>>>>

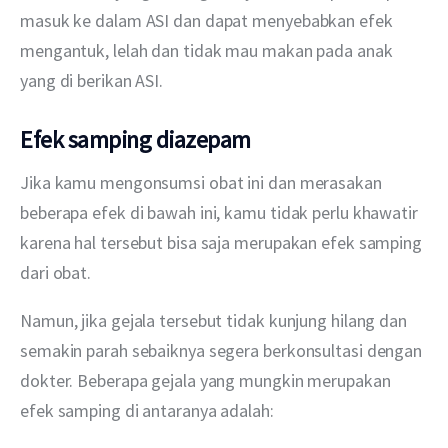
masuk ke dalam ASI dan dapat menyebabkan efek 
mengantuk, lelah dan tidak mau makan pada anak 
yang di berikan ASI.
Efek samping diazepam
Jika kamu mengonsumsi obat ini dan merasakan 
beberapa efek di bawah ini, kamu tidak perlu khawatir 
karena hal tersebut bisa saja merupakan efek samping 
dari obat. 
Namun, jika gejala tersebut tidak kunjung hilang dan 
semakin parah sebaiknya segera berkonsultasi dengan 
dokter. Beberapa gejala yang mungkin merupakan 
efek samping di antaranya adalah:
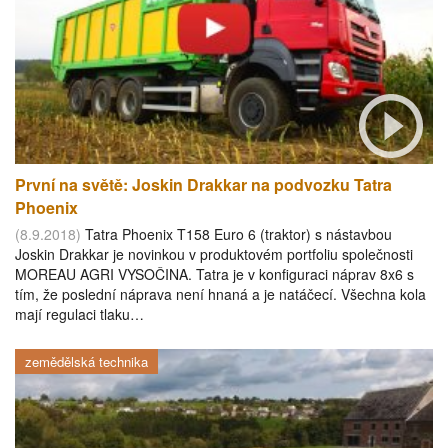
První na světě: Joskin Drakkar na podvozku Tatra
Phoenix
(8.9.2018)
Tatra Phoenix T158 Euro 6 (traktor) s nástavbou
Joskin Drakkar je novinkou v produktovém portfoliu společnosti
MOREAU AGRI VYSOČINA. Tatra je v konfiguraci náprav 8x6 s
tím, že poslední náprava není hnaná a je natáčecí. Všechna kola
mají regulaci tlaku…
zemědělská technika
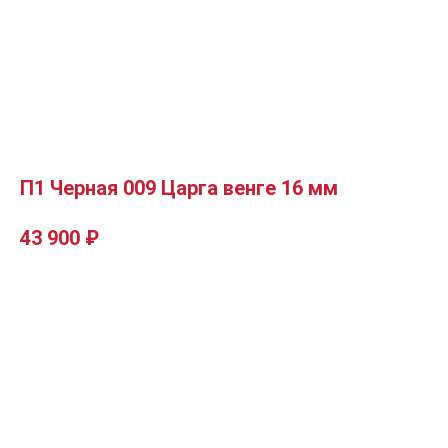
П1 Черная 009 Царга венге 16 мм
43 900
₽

<<<<
>>>>

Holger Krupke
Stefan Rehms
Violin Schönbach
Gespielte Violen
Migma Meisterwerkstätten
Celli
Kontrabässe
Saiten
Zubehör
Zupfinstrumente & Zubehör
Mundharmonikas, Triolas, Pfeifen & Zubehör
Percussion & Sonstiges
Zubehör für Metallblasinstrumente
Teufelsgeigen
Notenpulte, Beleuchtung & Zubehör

<<<<
>>>>

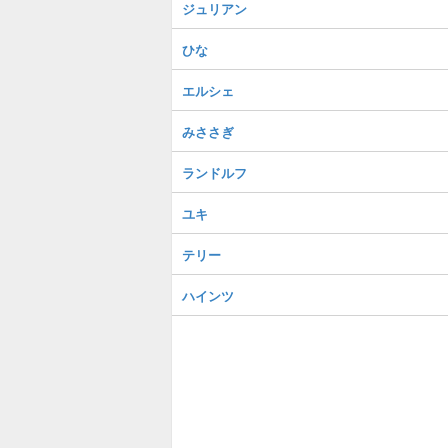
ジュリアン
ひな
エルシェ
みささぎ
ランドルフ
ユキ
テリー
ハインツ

<<<<

**Task brief:**
Start with the line above that contains "masuk ke dalam" and stop after the line that contains "Namun, jika gejala". Output those lines exactly, and only those.

**The completed task:**
masuk ke dalam ASI dan dapat menyebabkan efek 
mengantuk, lelah dan tidak mau makan pada anak 
yang di berikan ASI.
Efek samping diazepam
Jika kamu mengonsumsi obat ini dan merasakan 
beberapa efek di bawah ini, kamu tidak perlu khawatir 
karena hal tersebut bisa saja merupakan efek samping 
dari obat. 
Namun, jika gejala tersebut tidak kunjung hilang dan 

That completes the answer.